Der WLV brachte selbst viele national erfolgreiche Talente hervor. Etwa den Zehnkämpfer und deutschen B-Jugendmeister im Weitsprung, Jerome Abraham, die Zehnkämpfer Roland und Alexander Clauss und Jörg Schulte, der mit dem Diskus 59,13 Meter erreichte (1999). Der deutsche U18-Hallenmeister über 200 Meter, Simon Schütz, hatte verletzungsbedingt leider nur eine kurze Karriere in den frühen 2000ern.
Schlagzeilen machten auch Weitspringerin Xenia Stolz (Bestleistung 6,74 Meter) und Michael Pohl, der im WLV-Trikot deutscher Vizemeister über 100 Meter wurde (10,26s/2017). Ein weiterer ehemaliger WLV-Topathlet ist der Mittelstreckenläufer Marc Reuther (EM-Teilnehmer 2018, mehrfacher Deutscher Meister), der heute am Bundesstützpunkt Frankfurt trainiert. Auch Oliver Koletzko konnte ab der U18 seine Erfolge als WLV-Athlet feiern. Er krönte seine Zeit beim WLV 2021 mit dem U20-Europameistertitel in Tallinn.
Der Vorsitzende Peter Schulte hat sich auf der Jahreshauptversammlung am 31. März 2017 nach 23 Jahren aus gesundheitlichen Gründen zurückzogen und ist seitdem Ehrenvorsitzender, Markus Ott ging aus familiären Gründen. Beide übergaben einen anerkannten und stabilen Verein mit 600 Mitgliedern, darunter 380 Nachwuchstalente. Heute ist der WLV bundesweit bekannt und zählt zu den wichtigsten Leichtathletikvereinen Hessens.
Im Nachwuchsbereich ist der WLV mit vielen Athleten bestens aufgestellt. Moritz Becker und Elias Storck sind die jüngsten Zeugnisse der hervorragenden Nachwuchsarbeit und wurden zuletzt in den hessischen Landeskader berufen. Neben zahlreichen jungen Talenten haben wir auch ein vielseitiges und junges Trainerteam. Hinzu kommt, dass unsere Trainer Thorsten Groß und Peter Rouhi im Rahmen von Trainerlehrgängen als Referenten ihr Wissen an neue Trainer weitergeben. Mit Hawa Jalloh hat der WLV auch eine Athletin, die als Teil des DLV-Perspektivkaders zu Deutschlands größten Talenten zählt. Wir sind stolz diesen und allen weiteren Athleten und Trainern im WLV eine Heimat zu bieten und gemeinsam mit ihnen Erfolge zu feiern. Jedes Jahr kommen weitere talentierte Schüler und Jugendliche nach, die wir auf ihrem Weg mit großer Freude begleiten.

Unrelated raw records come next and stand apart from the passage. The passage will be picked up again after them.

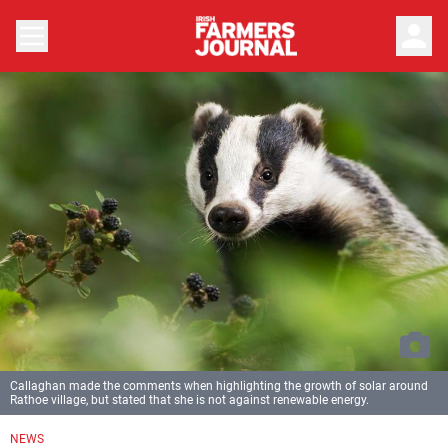
person
Callaghan made the comments when highlighting the growth of solar around
Rathoe village, but stated that she is not against renewable energy.
NEWS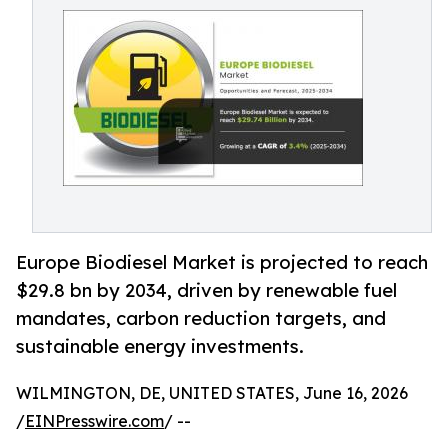
Europe Biodiesel Market is projected to reach
$29.8 bn by 2034, driven by renewable fuel
mandates, carbon reduction targets, and
sustainable energy investments.
WILMINGTON, DE, UNITED STATES, June 16, 2026
/
EINPresswire.com
/ --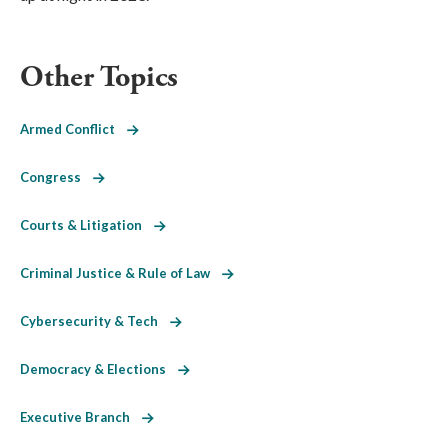
Other Topics
Armed Conflict
Congress
Courts & Litigation
Criminal Justice & Rule of Law
Cybersecurity & Tech
Democracy & Elections
Executive Branch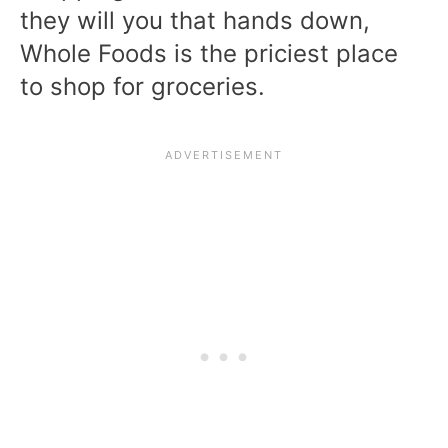
they will you that hands down,
Whole Foods is the priciest place
to shop for groceries.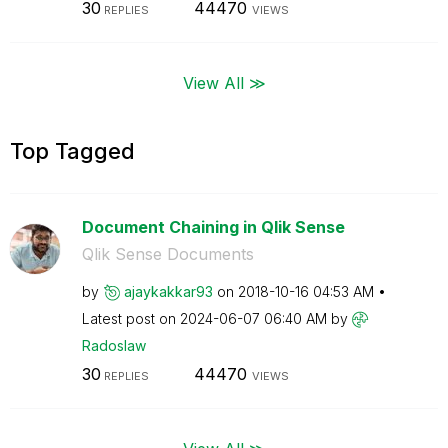
30
44470
REPLIES
VIEWS
View All ≫
Top Tagged
Document Chaining in Qlik Sense
Qlik Sense Documents
by
ajaykakkar93
on
‎2018-10-16
04:53 AM
Latest post on
‎2024-06-07
06:40 AM
by
Radoslaw
30
44470
REPLIES
VIEWS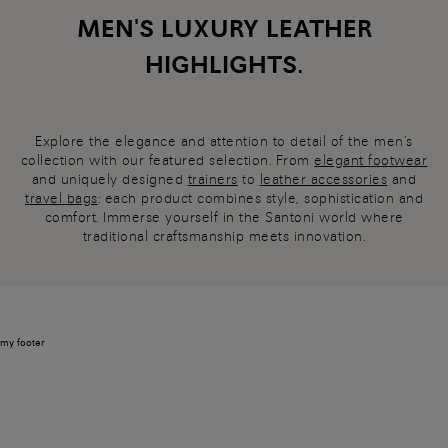
MEN'S LUXURY LEATHER
HIGHLIGHTS.
Explore the elegance and attention to detail of the men's
collection with our featured selection. From
elegant footwear
and uniquely designed
trainers
to
leather accessories
and
travel bags
: each product combines style, sophistication and
comfort. Immerse yourself in the Santoni world where
traditional craftsmanship meets innovation.
my footer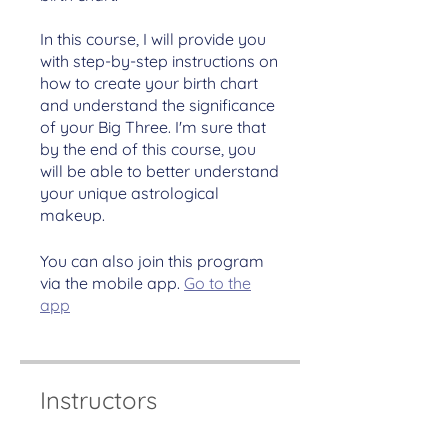
In this course, I will provide you
with step-by-step instructions on
how to create your birth chart
and understand the significance
of your Big Three. I'm sure that
by the end of this course, you
will be able to better understand
your unique astrological
makeup.
You can also join this program
via the mobile app.
Go to the
app
Instructors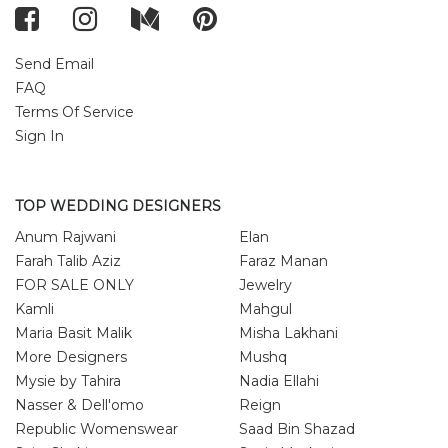
Send Email
FAQ
Terms Of Service
Sign In
TOP WEDDING DESIGNERS
Anum Rajwani
Elan
Farah Talib Aziz
Faraz Manan
FOR SALE ONLY
Jewelry
Kamli
Mahgul
Maria Basit Malik
Misha Lakhani
More Designers
Mushq
Mysie by Tahira
Nadia Ellahi
Nasser & Dell'omo
Reign
Republic Womenswear
Saad Bin Shazad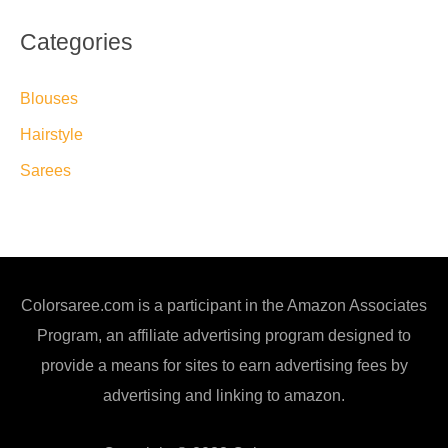
Categories
Blouses
Hairstyle
Sarees
Colorsaree.com is a participant in the Amazon Associates
Program, an affiliate advertising program designed to
provide a means for sites to earn advertising fees by
advertising and linking to amazon.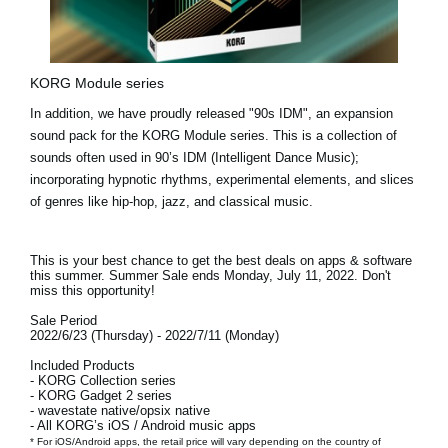
KORG Module series
In addition, we have proudly released
"90s IDM"
, an expansion
sound pack for the KORG Module series. This is a collection of
sounds often used in 90’s IDM (Intelligent Dance Music);
incorporating hypnotic rhythms, experimental elements, and slices
of genres like hip-hop, jazz, and classical music.
This is your best chance to get the best deals on apps & software
this summer. Summer Sale ends
Monday, July 11, 2022.
Don't
miss this opportunity!
Sale Period
2022/6/23 (Thursday) - 2022/7/11 (Monday)
Included Products
- KORG Collection series
- KORG Gadget 2 series
- wavestate native/opsix native
- All KORG’s iOS / Android music apps
* For iOS/Android apps, the retail price will vary depending on the country of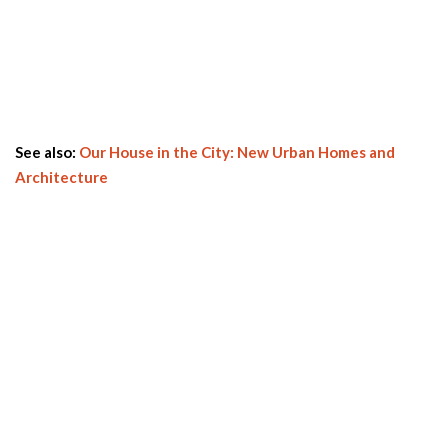
See also:
Our House in the City: New Urban Homes and
Architecture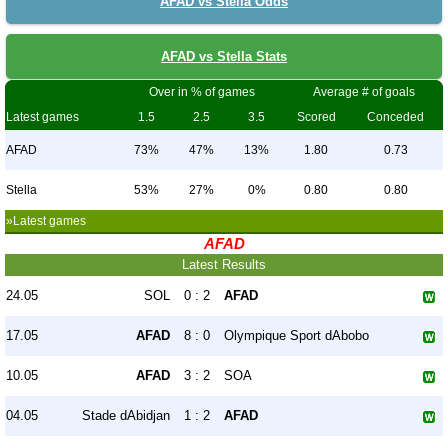
AFAD vs Stella Odds
AFAD vs Stella Stats
Over in % of games
Average # of goals
Latest games
1.5
2.5
3.5
Scored
Conceded
AFAD
73%
47%
13%
1.80
0.73
Stella
53%
27%
0%
0.80
0.80
»Latest games
AFAD
Latest Results
24.05
SOL
0 : 2
AFAD
17.05
AFAD
8 : 0
Olympique Sport dAbobo
10.05
AFAD
3 : 2
SOA
04.05
Stade dAbidjan
1 : 2
AFAD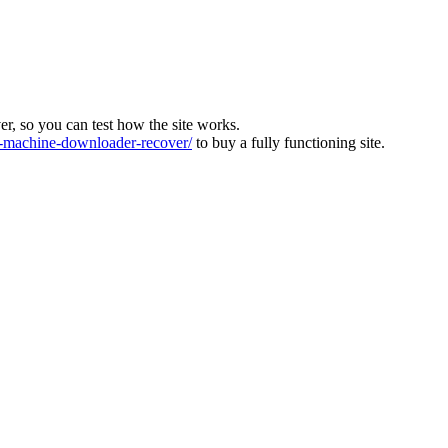
ver, so you can test how the site works.
machine-downloader-recover/
to buy a fully functioning site.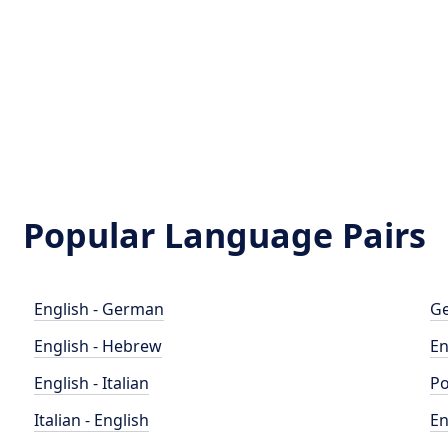
Popular Language Pairs
English - German
Ge
English - Hebrew
En
English - Italian
Po
Italian - English
En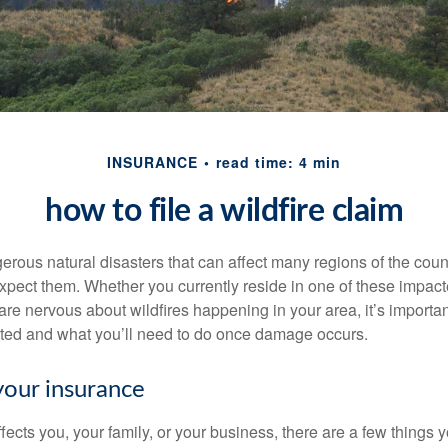
INSURANCE
read time: 4 min
how to file a wildfire claim
erous natural disasters that can affect many regions of the coun
xpect them. Whether you currently reside in one of these impac
 are nervous about wildfires happening in your area, it’s importa
ted and what you’ll need to do once damage occurs.
your insurance
fects you, your family, or your business, there are a few things y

Nicht zuletzt hat der WLV maßgeblich dazu beigetragen, dass Wiesbaden zum Landesstützpunkt wurde und im Gutenberg-Gymnasium eine Lehrer-/Trainer-Stelle für die Leichtathletik entstand. Ansprechpartner ist unser U16-Trainer Diedrich Meyn. Auch die Karrieren wie jene von Mittelstrecken-Bundestrainer Georg Schmidt und Bundestrainer Kurzsprint David Corell begannen beim WLV. Peter Rouhi trainiert trotz seinen Tätigkeiten für den Landes- und Bundesverband (HLV-Cheftrainer Sprung, Bundestrainer Nachwuchs) weiterhin die Weit- und Dreisprunggruppe des WLV. In der Saison 2021 verlieh ihm der DLV den Titel „Nachwuchstrainer des Jahres“.